L’indagine nazionale di Swg-Confesercenti sulle vacanze estive degli italiani presente risultati rosei per la Liguria. “Stiamo assistendo ad una sterzata decisa verso il prodotto nazionale, e questo non può che aiutare la nostra economia”, conferma Emilio Cordeglio, presidente regionale di Assoviaggi.

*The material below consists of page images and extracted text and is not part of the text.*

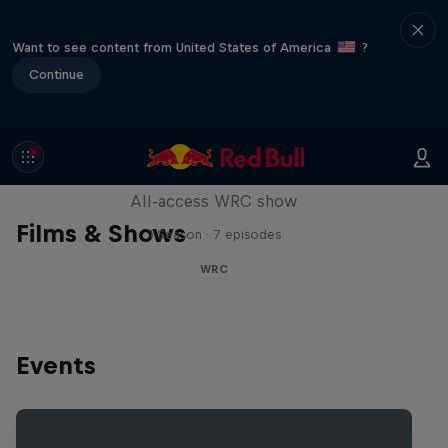
Want to see content from United States of America
?
Continue
More Than Machine
All-access WRC show
Films & Shows
1 Season · 7 episodes
WRC
Events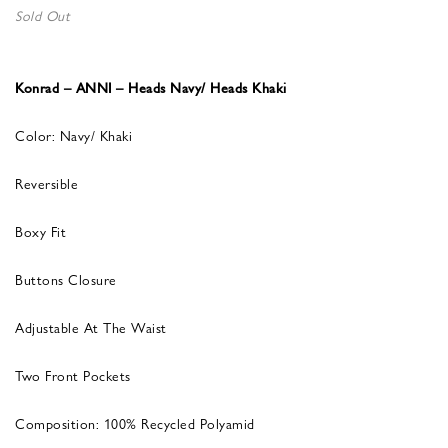
Sold Out
Konrad – ANNI – Heads Navy/ Heads Khaki
Color: Navy/ Khaki
Reversible
Boxy Fit
Buttons Closure
Adjustable At The Waist
Two Front Pockets
Composition: 100% Recycled Polyamid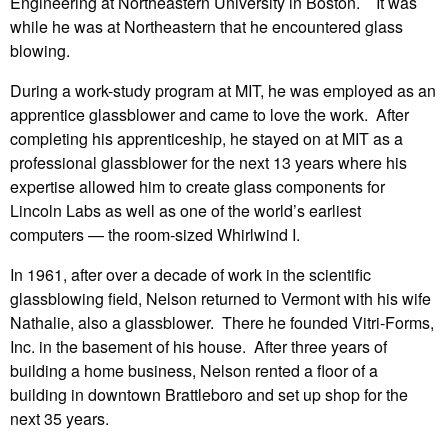
Engineering at Northeastern University in Boston. It was
while he was at Northeastern that he encountered glass
blowing.
During a work-study program at MIT, he was employed as an
apprentice glassblower and came to love the work. After
completing his apprenticeship, he stayed on at MIT as a
professional glassblower for the next 13 years where his
expertise allowed him to create glass components for
Lincoln Labs as well as one of the world’s earliest
computers — the room-sized Whirlwind I.
In 1961, after over a decade of work in the scientific
glassblowing field, Nelson returned to Vermont with his wife
Nathalie, also a glassblower. There he founded Vitri-Forms,
Inc. in the basement of his house. After three years of
building a home business, Nelson rented a floor of a
building in downtown Brattleboro and set up shop for the
next 35 years.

“L’ufficio di promozione turistica del Comune di Genova sta lavorando molto bene, soprattutto nei confronti dei mercati esteri, e questo sta dando i suoi frutti – commenta Marco Senatore, presidente provinciale di Assohotel Confesercenti – Francesi e tedeschi continuano ad essere lo zoccolo duro dei turisti in entrata, ma si vede anche qualche giapponese e, novità di quest’anno, sono in arrivo gli scandinavi: anche se da questo punto di vista resta da capire se norvegesi, svedesi e finlandesi stanno scegliendo Genova come destinazione turistica vera e propria, o si appoggiano alla nostra città semplicemente come punto di partenza per le crociere. Chi è quasi scomparso è il turista sudamericano, e brasiliano in particolare, a causa del difficile momento economico e politico attraversato da molti paesi latinoamericani.

La tipologia di turista prevalente – aggiunge Senatore – è quella low cost: tanti backpackers e pernottamenti che non superano quasi mai le 2 notti. Il turismo genovese continua ad essere di tipo mordi e fuggi, nell’ambito magari di un più ampio tour dell’Italia o di un semplice fine settimana fuori porta. Mentre la settimana di vacanza continua rimane appannaggio delle due riviere”.